What to produce: Could you print every record below exactly as written?

Given entries:
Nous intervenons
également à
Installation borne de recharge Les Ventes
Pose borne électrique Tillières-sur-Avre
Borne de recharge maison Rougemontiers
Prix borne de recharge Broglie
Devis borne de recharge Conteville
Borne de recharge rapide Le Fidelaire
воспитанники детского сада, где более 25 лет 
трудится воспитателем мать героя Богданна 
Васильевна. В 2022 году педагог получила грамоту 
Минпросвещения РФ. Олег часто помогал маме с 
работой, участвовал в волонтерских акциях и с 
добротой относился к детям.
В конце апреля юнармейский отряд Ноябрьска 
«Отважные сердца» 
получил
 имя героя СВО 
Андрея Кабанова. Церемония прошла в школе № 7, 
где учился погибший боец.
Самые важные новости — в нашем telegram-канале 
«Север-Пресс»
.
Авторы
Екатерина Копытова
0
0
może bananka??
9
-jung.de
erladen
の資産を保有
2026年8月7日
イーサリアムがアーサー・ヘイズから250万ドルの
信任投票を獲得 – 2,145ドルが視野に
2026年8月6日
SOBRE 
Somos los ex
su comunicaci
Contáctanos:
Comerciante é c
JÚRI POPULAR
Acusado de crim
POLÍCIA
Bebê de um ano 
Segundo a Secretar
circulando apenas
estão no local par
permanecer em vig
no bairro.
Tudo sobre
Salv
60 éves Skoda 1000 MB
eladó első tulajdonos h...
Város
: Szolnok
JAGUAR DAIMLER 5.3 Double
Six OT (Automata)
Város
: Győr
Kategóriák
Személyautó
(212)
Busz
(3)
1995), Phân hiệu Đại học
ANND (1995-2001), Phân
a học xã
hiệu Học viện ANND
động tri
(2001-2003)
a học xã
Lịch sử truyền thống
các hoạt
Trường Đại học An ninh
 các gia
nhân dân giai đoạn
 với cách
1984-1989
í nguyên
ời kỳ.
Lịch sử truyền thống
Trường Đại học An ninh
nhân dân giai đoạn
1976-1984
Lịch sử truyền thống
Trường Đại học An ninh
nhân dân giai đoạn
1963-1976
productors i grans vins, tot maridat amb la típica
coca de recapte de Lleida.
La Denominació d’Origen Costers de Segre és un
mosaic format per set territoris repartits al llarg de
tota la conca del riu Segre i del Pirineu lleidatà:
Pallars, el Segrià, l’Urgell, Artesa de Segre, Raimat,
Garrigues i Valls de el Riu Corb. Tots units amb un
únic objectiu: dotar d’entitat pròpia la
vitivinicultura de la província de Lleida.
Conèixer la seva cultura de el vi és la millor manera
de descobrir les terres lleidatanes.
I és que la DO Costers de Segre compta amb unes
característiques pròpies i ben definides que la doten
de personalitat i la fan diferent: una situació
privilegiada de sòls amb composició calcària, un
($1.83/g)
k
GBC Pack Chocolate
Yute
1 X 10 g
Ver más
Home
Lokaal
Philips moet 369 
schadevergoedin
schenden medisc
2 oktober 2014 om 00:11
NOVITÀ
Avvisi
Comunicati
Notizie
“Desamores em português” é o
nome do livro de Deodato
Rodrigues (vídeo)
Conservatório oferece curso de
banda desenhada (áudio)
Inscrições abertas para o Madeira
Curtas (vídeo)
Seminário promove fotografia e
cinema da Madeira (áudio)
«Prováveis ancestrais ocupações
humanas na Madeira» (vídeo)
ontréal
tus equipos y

Response to the exercise:
Nous intervenons
également à
Installation borne de recharge Les Ventes
Pose borne électrique Tillières-sur-Avre
Borne de recharge maison Rougemontiers
Prix borne de recharge Broglie
Devis borne de recharge Conteville
Borne de recharge rapide Le Fidelaire
воспитанники детского сада, где более 25 лет 
трудится воспитателем мать героя Богданна 
Васильевна. В 2022 году педагог получила грамоту 
Минпросвещения РФ. Олег часто помогал маме с 
работой, участвовал в волонтерских акциях и с 
добротой относился к детям.
В конце апреля юнармейский отряд Ноябрьска 
«Отважные сердца» 
получил
 имя героя СВО 
Андрея Кабанова. Церемония прошла в школе № 7, 
где учился погибший боец.
Самые важные новости — в нашем telegram-канале 
«Север-Пресс»
.
Авторы
Екатерина Копытова
0
0
może bananka??
9
-jung.de
erladen
の資産を保有
2026年8月7日
イーサリアムがアーサー・ヘイズから250万ドルの
信任投票を獲得 – 2,145ドルが視野に
2026年8月6日
SOBRE 
Somos los ex
su comunicaci
Contáctanos:
Comerciante é c
JÚRI POPULAR
Acusado de crim
POLÍCIA
Bebê de um ano 
Segundo a Secretar
circulando apenas
estão no local par
permanecer em vig
no bairro.
Tudo sobre
Salv
60 éves Skoda 1000 MB
eladó első tulajdonos h...
Város
: Szolnok
JAGUAR DAIMLER 5.3 Double
Six OT (Automata)
Város
: Győr
Kategóriák
Személyautó
(212)
Busz
(3)
1995), Phân hiệu Đại học
ANND (1995-2001), Phân
a học xã
hiệu Học viện ANND
động tri
(2001-2003)
a học xã
Lịch sử truyền thống
các hoạt
Trường Đại học An ninh
 các gia
nhân dân giai đoạn
 với cách
1984-1989
í nguyên
ời kỳ.
Lịch sử truyền thống
Trường Đại học An ninh
nhân dân giai đoạn
1976-1984
Lịch sử truyền thống
Trường Đại học An ninh
nhân dân giai đoạn
1963-1976
productors i grans vins, tot maridat amb la típica
coca de recapte de Lleida.
La Denominació d’Origen Costers de Segre és un
mosaic format per set territoris repartits al llarg de
tota la conca del riu Segre i del Pirineu lleidatà:
Pallars, el Segrià, l’Urgell, Artesa de Segre, Raimat,
Garrigues i Valls de el Riu Corb. Tots units amb un
únic objectiu: dotar d’entitat pròpia la
vitivinicultura de la província de Lleida.
Conèixer la seva cultura de el vi és la millor manera
de descobrir les terres lleidatanes.
I és que la DO Costers de Segre compta amb unes
característiques pròpies i ben definides que la doten
de personalitat i la fan diferent: una situació
privilegiada de sòls amb composició calcària, un
($1.83/g)
k
GBC Pack Chocolate
Yute
1 X 10 g
Ver más
Home
Lokaal
Philips moet 369 
schadevergoedin
schenden medisc
2 oktober 2014 om 00:11
NOVITÀ
Avvisi
Comunicati
Notizie
“Desamores em português” é o
nome do livro de Deodato
Rodrigues (vídeo)
Conservatório oferece curso de
banda desenhada (áudio)
Inscrições abertas para o Madeira
Curtas (vídeo)
Seminário promove fotografia e
cinema da Madeira (áudio)
«Prováveis ancestrais ocupações
humanas na Madeira» (vídeo)
ontréal
tus equipos y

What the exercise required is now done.